I use the following command to create a cluster.

kubectl -n ray_cluster apply -f ray_cluster.yaml

Thanks for the details here. So the cluster is started by the admin and you login to one of the workers and call ray.init right?

I notice the actual error is

ModuleNotFoundError: No module named 'components'                                                                              

Can you verify that you have this module in all worker nodes? Also, if it’s a local module, can you try py_modules in the runtime env?

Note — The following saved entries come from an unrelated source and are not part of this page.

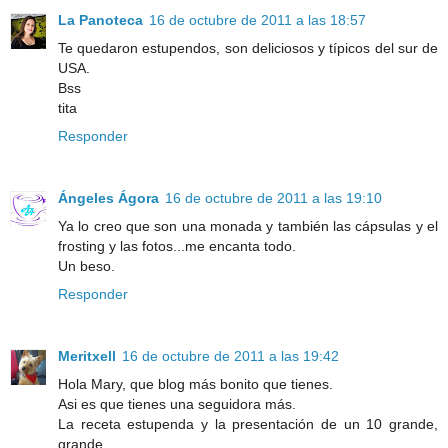
La Panoteca
16 de octubre de 2011 a las 18:57
Te quedaron estupendos, son deliciosos y típicos del sur de
USA.
Bss
tita
Responder
Ángeles Ágora
16 de octubre de 2011 a las 19:10
Ya lo creo que son una monada y también las cápsulas y el
frosting y las fotos...me encanta todo.
Un beso.
Responder
Meritxell
16 de octubre de 2011 a las 19:42
Hola Mary, que blog más bonito que tienes.
Asi es que tienes una seguidora más.
La receta estupenda y la presentación de un 10 grande,
grande.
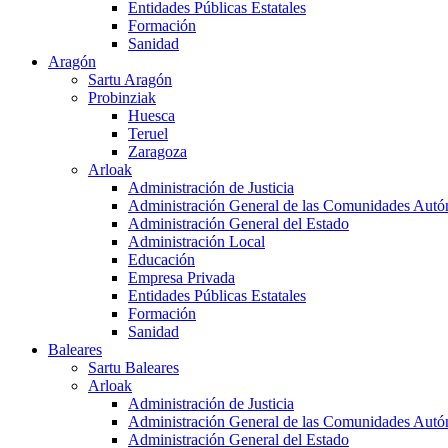
Entidades Públicas Estatales
Formación
Sanidad
Aragón
Sartu Aragón
Probinziak
Huesca
Teruel
Zaragoza
Arloak
Administración de Justicia
Administración General de las Comunidades Aut
Administración General del Estado
Administración Local
Educación
Empresa Privada
Entidades Públicas Estatales
Formación
Sanidad
Baleares
Sartu Baleares
Arloak
Administración de Justicia
Administración General de las Comunidades Aut
Administración General del Estado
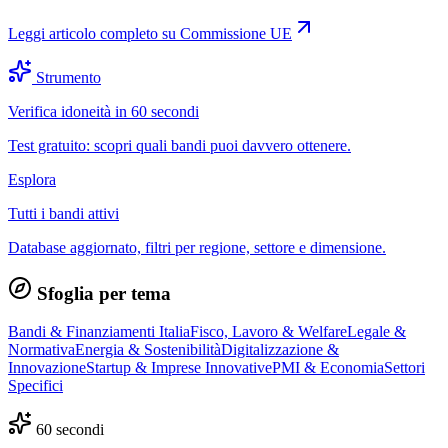
Leggi articolo completo su
Commissione UE
Strumento
Verifica idoneità in 60 secondi
Test gratuito: scopri quali bandi puoi davvero ottenere.
Esplora
Tutti i bandi attivi
Database aggiornato, filtri per regione, settore e dimensione.
Sfoglia per tema
Bandi & Finanziamenti Italia
Fisco, Lavoro & Welfare
Legale &
Normativa
Energia & Sostenibilità
Digitalizzazione &
Innovazione
Startup & Imprese Innovative
PMI & Economia
Settori
Specifici
60 secondi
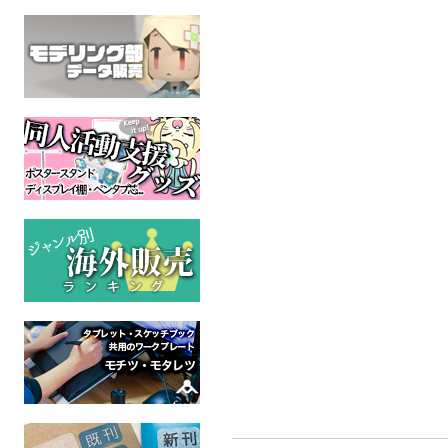
エグザベく
んがラブホ
る話
機動戦士Gundam 
全年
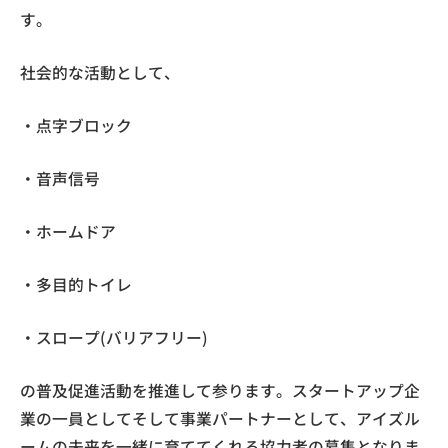
す。
社会的な活動として、
・点字ブロック
・音声信号
・ホームドア
・多目的トイレ
・スロープ(バリアフリー)
の普及促進活動を推進して参ります。スタートアップ企
業の一員としてそして事業パートナーとして、アイズル
ームの未来を一緒に育ててくれる協力者の募集となりま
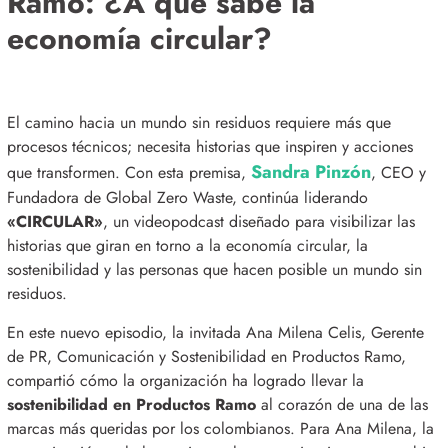
Ramo: ¿A qué sabe la
economía circular?
El camino hacia un mundo sin residuos requiere más que
procesos técnicos; necesita historias que inspiren y acciones
Sandra Pinzón
que transformen
.
Con esta premisa,
, CEO y
Fundadora de Global Zero Waste, continúa liderando
«CIRCULAR»
, un videopodcast diseñado para visibilizar las
historias que giran en torno a la economía circular, la
sostenibilidad y las personas que hacen posible un mundo sin
residuos
.
En este nuevo episodio, la invitada Ana Milena Celis, Gerente
de PR, Comunicación y Sostenibilidad en Productos Ramo,
compartió cómo la organización ha logrado llevar la
sostenibilidad en Productos Ramo
al corazón de una de las
marcas más queridas por los colombianos
.
Para Ana Milena, la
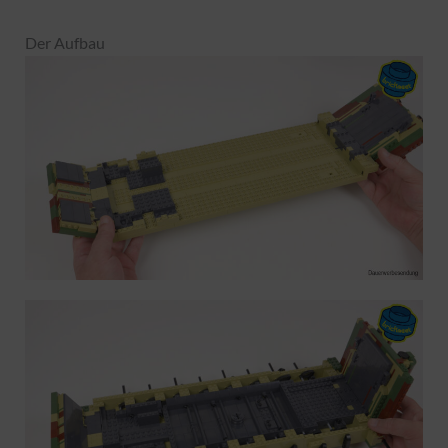
Der Aufbau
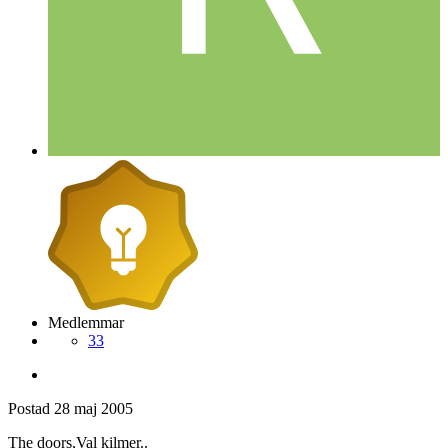
Medlemmar
33
Postad
28 maj 2005
The doors,Val kilmer..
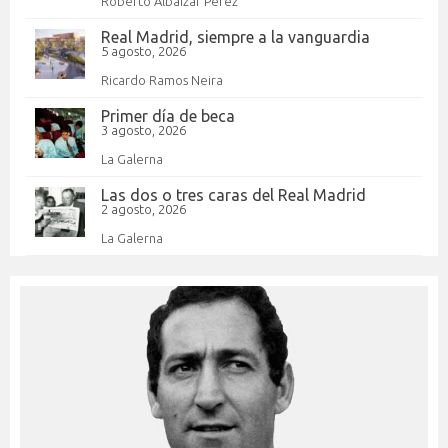
Roberto Albáizar Pérez
Real Madrid, siempre a la vanguardia
5 agosto, 2026
Ricardo Ramos Neira
Primer día de beca
3 agosto, 2026
La Galerna
Las dos o tres caras del Real Madrid
2 agosto, 2026
La Galerna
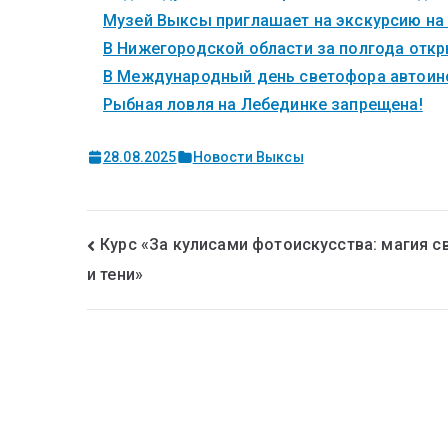
Музей Выксы приглашает на экскурсию на
В Нижегородской области за полгода откры
В Международный день светофора автоинс
Рыбная ловля на Лебединке запрещена!
28.08.2025
Новости Выксы
Курс «За кулисами фотоискусства: магия с
и тени»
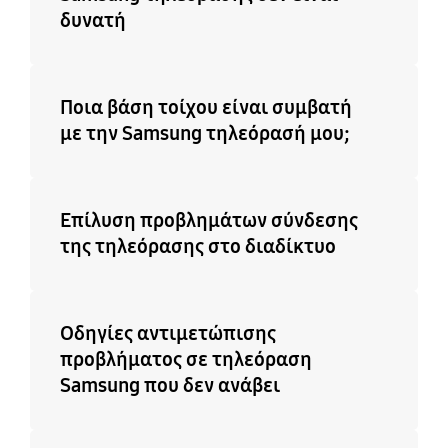
δυνατή
Ποια βάση τοίχου είναι συμβατή
με την Samsung τηλεόρασή μου;
Επίλυση προβλημάτων σύνδεσης
της τηλεόρασης στο διαδίκτυο
Οδηγίες αντιμετώπισης
προβλήματος σε τηλεόραση
Samsung που δεν ανάβει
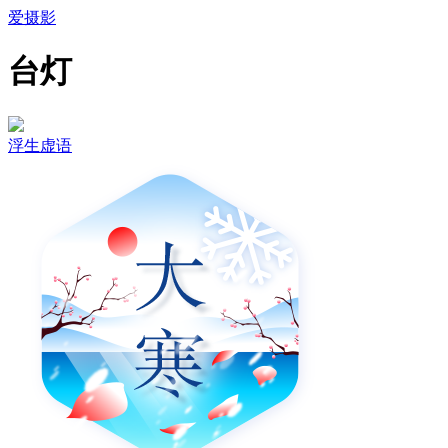
爱摄影
台灯
浮生虚语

One of the reasons I can think of is that the first time when you ran it, the ray python worker starts on the node your local module is, and the next time when you ran it (not restart the cluster), it got scheduled to another worker. The root cause might be that the two workers are running in a different environment which in the end makes you see different results.

Hi @yic, thanks for the response. Note that the admin deployed the cluster and created a namespace. Then, I can use kubectl -n ray_cluster apply -f ray_cluster.yaml to create a new cluster for me to use. After that, I can login the head node and then run the code.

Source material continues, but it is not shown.